The police later sent the critically injured Redwan to Dhaka Medical College Hospital. He was later moved to Anwar Khan Medical College Hospital where he died about 2:00am Sunday.
On hearing the news, the university authorities took Redwan’s body to the BIRDEM mortuary in the morning.
Zahirul Islam Jishan, 23, a third-year Arabic student, who was also critically wounded, was first taken to the DMCH and was later shifted to Combined Military Hospital on Sunday afternoon.
As the news of Redwan’s death reached the university campus, general students went on violent demonstrations damaging vehicles at Shahbagh and Nilkhet and clashing with the police, witnesses said.
They had also set fire to a bus of the ETC Transport Limited before the police fired teargas shells and charged at them with truncheons at Shahbagh. At least five were injured at the time.
The students then reorganised at Nilkhet and pelted the lawmen who fired teargas shells with stones.
The students later damaged the DU proctor’s office and shattered the window panes of the rooms of the nearby sociology department.
The leaders and activists of the Awami League-backed Chhatra League tried to intimidate the protestors, threatening them with dire consequences if they did not stop demonstrating, witnesses said.
The police arrested Rahmatullah, a second-year Islamic history student, at Shahbagh during the clashes.
Redwan’s younger brother Mohammad Reaz, who was carried the body to their village home in Jhalakathi, alleged that the transport workers had killed his brother in a planned way as he had protested at the assault on some his friends.
Reaz said that Redwan’s body had wounds in the thigh as marks of torture with iron rods.
He alleged that the transport workers had killed his brother and tried to say that it was death caused by a road accident.
‘His death has dashed the hopes of our family. We sent him to this university with hopes for good days in future but now we are carrying him dead home,’ Reaz, a second-year student of Brajamohan College, said.
He also said that the university teachers had asked them to take the body to village home without taking it in the campus.
‘Some senior teachers said if the body is taken to the campus, it may spark off violence,’ Reaz said.
‘We demand an impartial investigation and trial of the killers,’ said Md Bahauddin, Redwan’s uncle who received the body from the university authorities.
Redwan was the third among three sons and a daughter of businessman Mohammad Alauddin, of Palashpur at Amanatganj in the Barisal district headquarters. Redwan was also an activist of the Chhatra League, the family said.
The university proctor, KM Saiful Islam, told New Age that no post-mortem examination was conducted on the body as wished by the family.
He also said that an investigation committee would be instituted after a meeting of the university syndicate. ‘The syndicate will decide the filing of a case in connection with the death,’ he said.
Mohammad Rafiqul Islam, students’ adviser of the Arabic department, said that the proctor and the pro-vice-chancellor had sent the body to his village home without holding a namaz-e-janaza on the campus.
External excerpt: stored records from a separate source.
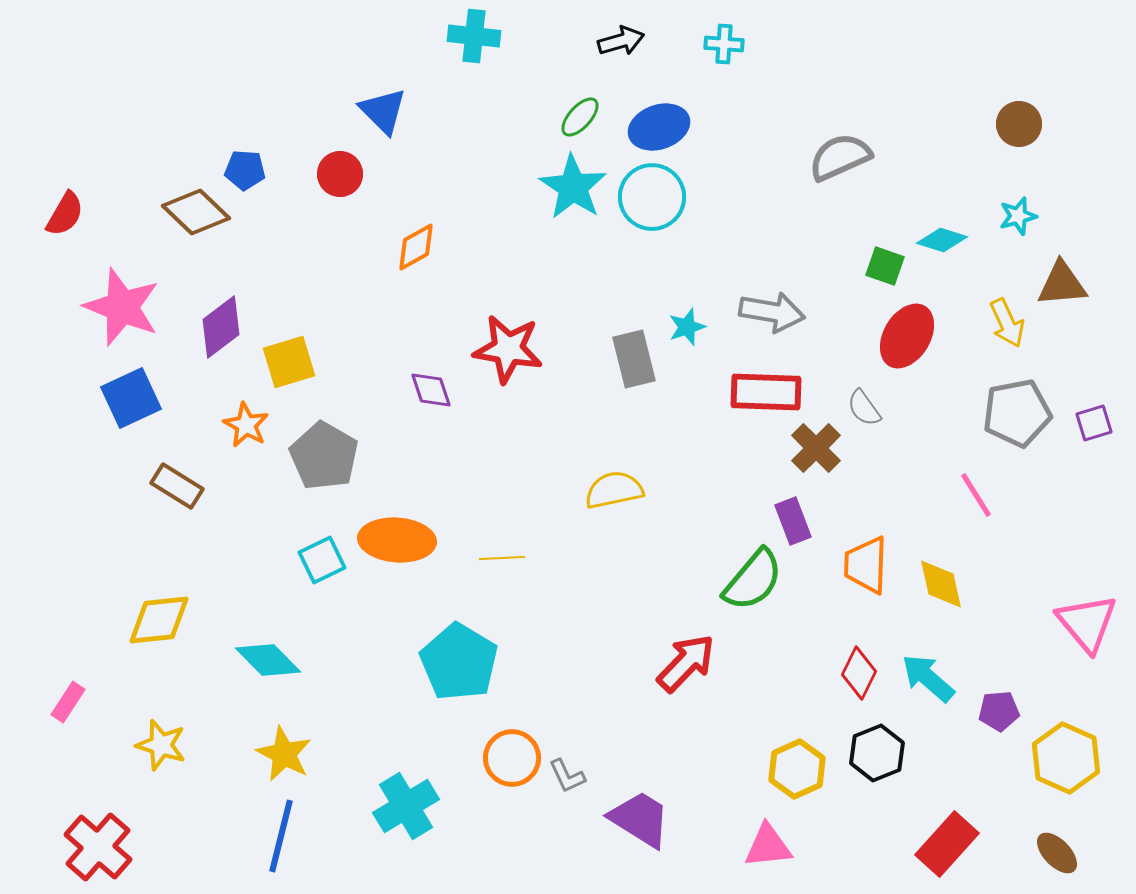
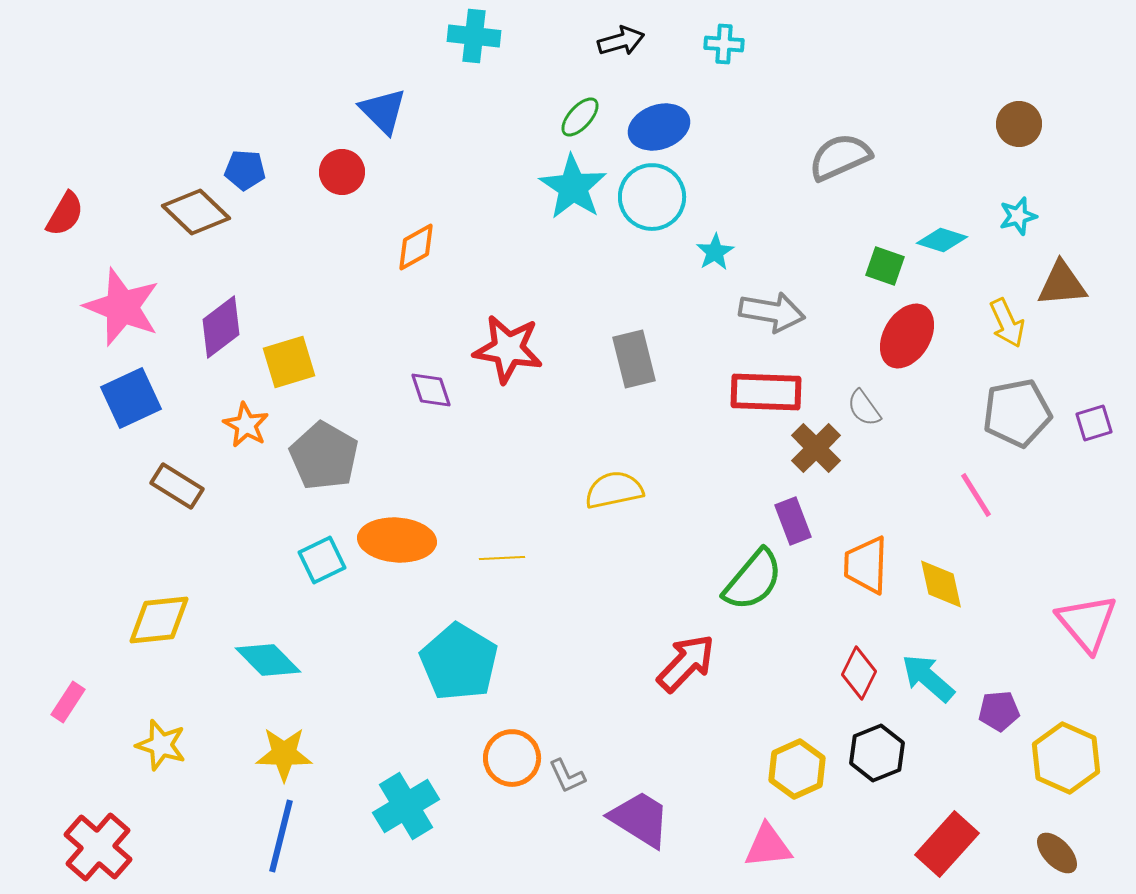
red circle at (340, 174): moved 2 px right, 2 px up
cyan star at (687, 327): moved 28 px right, 75 px up; rotated 12 degrees counterclockwise
yellow star at (284, 754): rotated 26 degrees counterclockwise
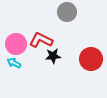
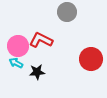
pink circle: moved 2 px right, 2 px down
black star: moved 16 px left, 16 px down
cyan arrow: moved 2 px right
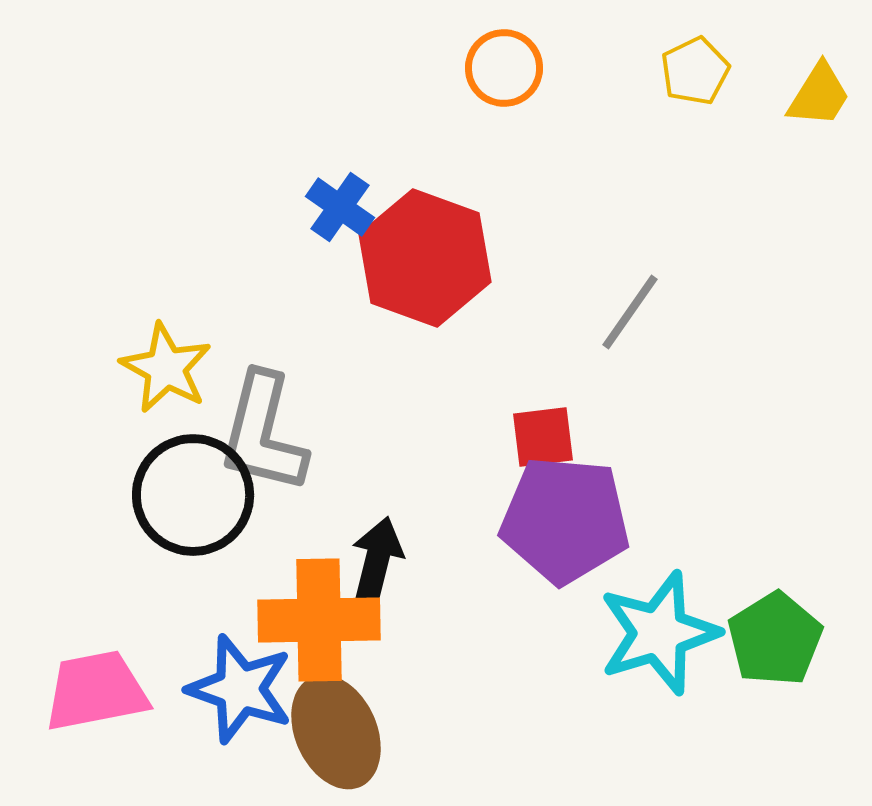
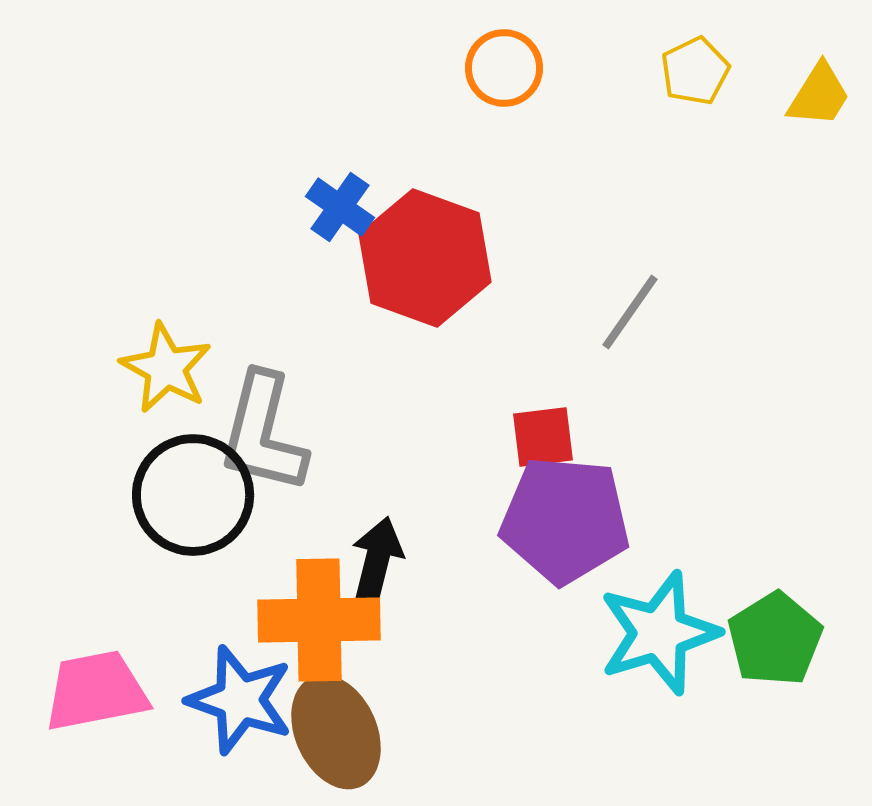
blue star: moved 11 px down
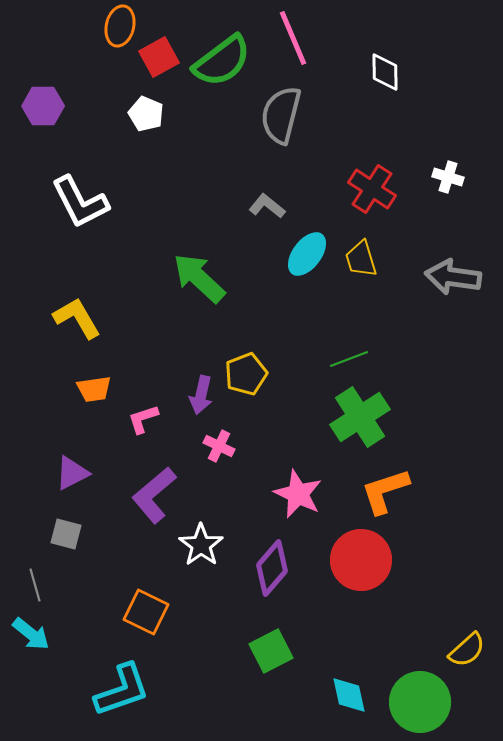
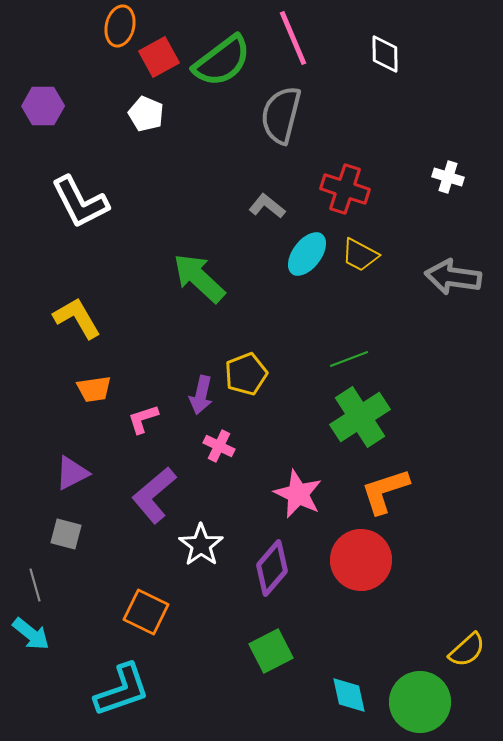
white diamond: moved 18 px up
red cross: moved 27 px left; rotated 15 degrees counterclockwise
yellow trapezoid: moved 1 px left, 4 px up; rotated 45 degrees counterclockwise
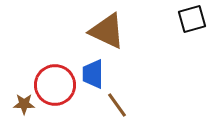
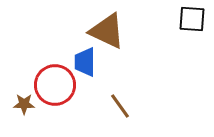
black square: rotated 20 degrees clockwise
blue trapezoid: moved 8 px left, 12 px up
brown line: moved 3 px right, 1 px down
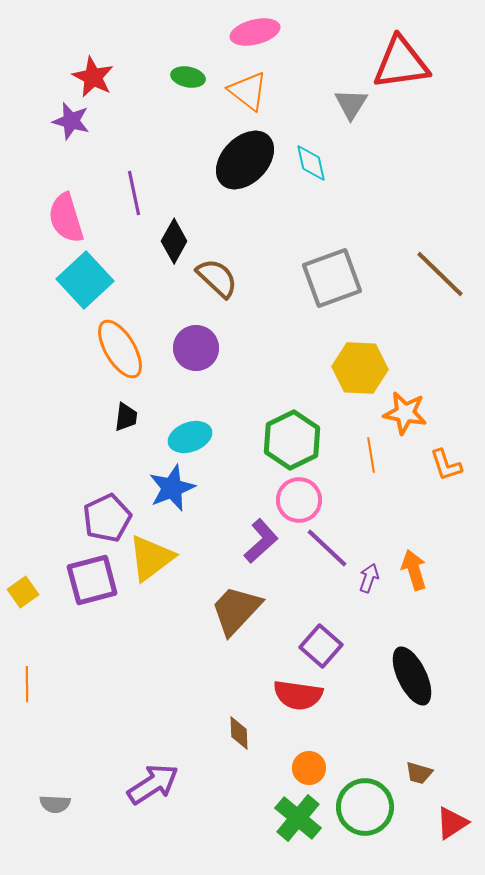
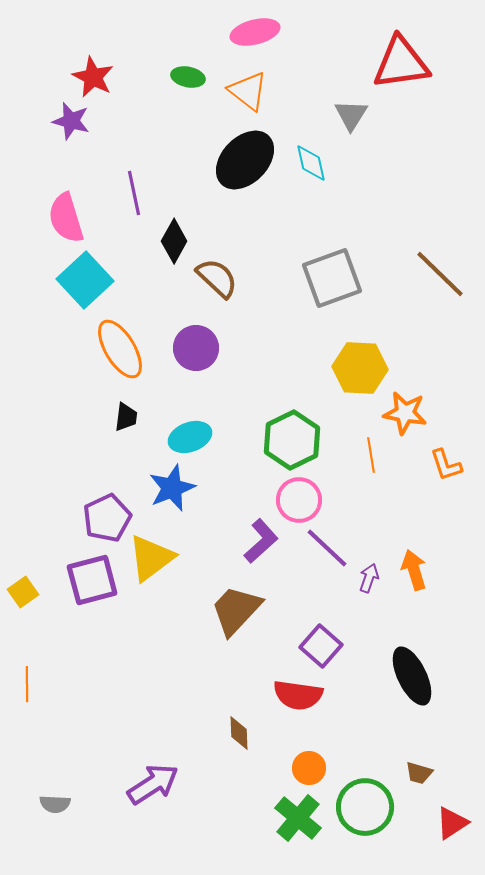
gray triangle at (351, 104): moved 11 px down
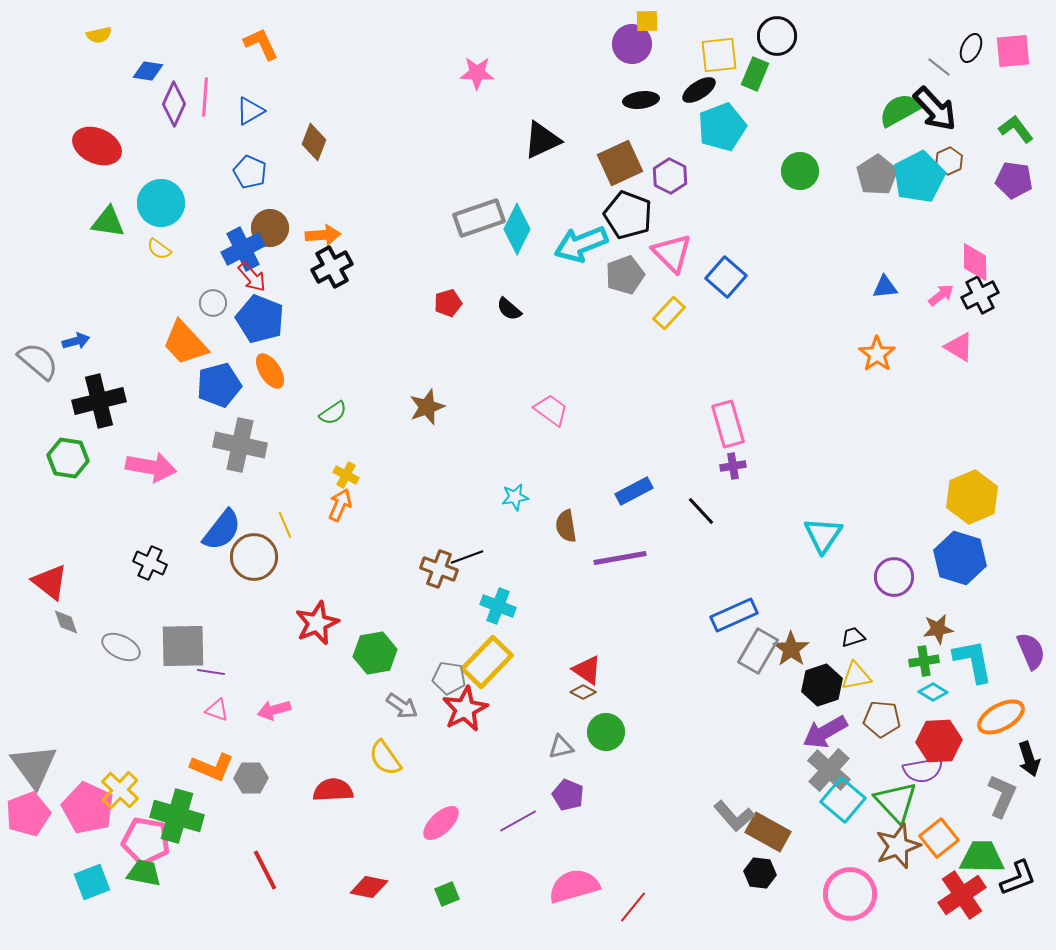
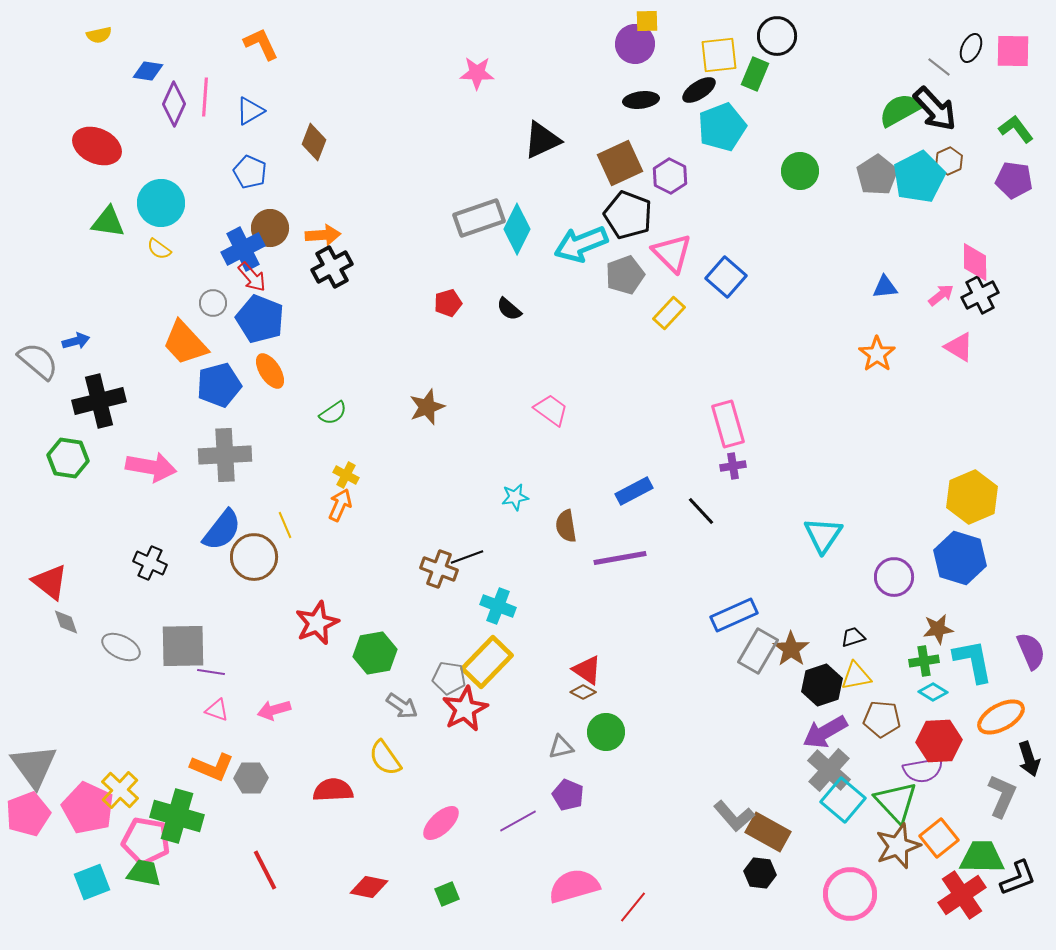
purple circle at (632, 44): moved 3 px right
pink square at (1013, 51): rotated 6 degrees clockwise
gray cross at (240, 445): moved 15 px left, 10 px down; rotated 15 degrees counterclockwise
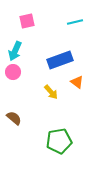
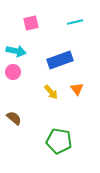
pink square: moved 4 px right, 2 px down
cyan arrow: moved 1 px right; rotated 102 degrees counterclockwise
orange triangle: moved 7 px down; rotated 16 degrees clockwise
green pentagon: rotated 20 degrees clockwise
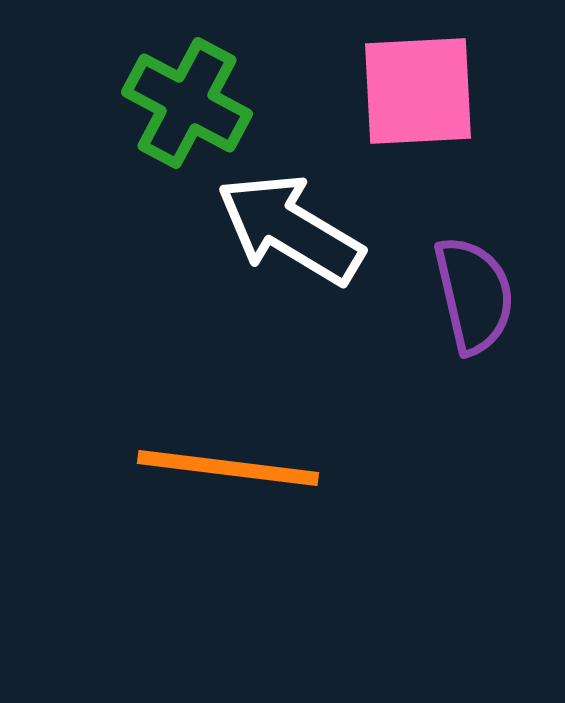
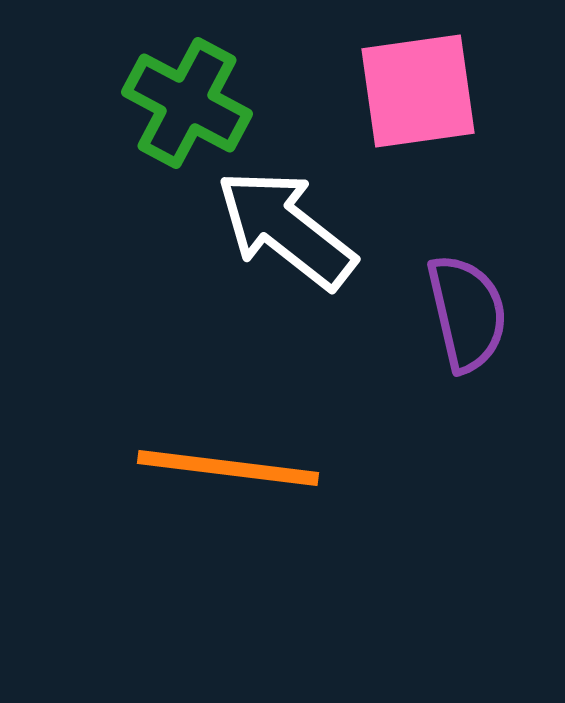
pink square: rotated 5 degrees counterclockwise
white arrow: moved 4 px left; rotated 7 degrees clockwise
purple semicircle: moved 7 px left, 18 px down
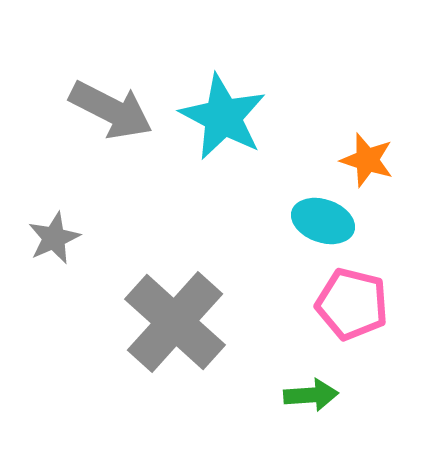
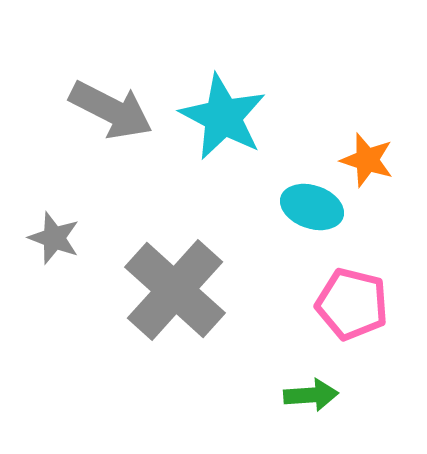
cyan ellipse: moved 11 px left, 14 px up
gray star: rotated 28 degrees counterclockwise
gray cross: moved 32 px up
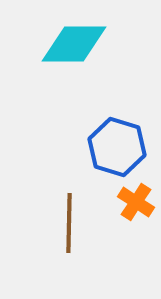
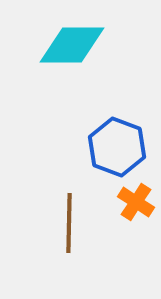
cyan diamond: moved 2 px left, 1 px down
blue hexagon: rotated 4 degrees clockwise
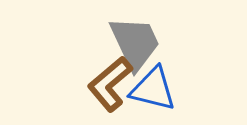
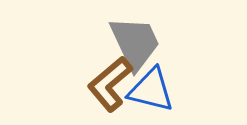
blue triangle: moved 2 px left, 1 px down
‘The proctor on Saturday night said that the body would be taken to the campus for viewing but he changed his decision without any consulting with the teachers of the Arabic department,’ he said.
The Shahbagh police officer-in-charge, Rezaul Karim, told New Age that they were making preparations to file a case in connection with vandalism and setting fire to a vehicle by the students on the campus.
He said that Redwan had been killed in a road accident.
Redwan was, meanwhile, buried in their family graveyard at Angaria of Rajapur in Jhalakati about 7:00pm after his namaz-e-janaza at Amanatganj in Barisal.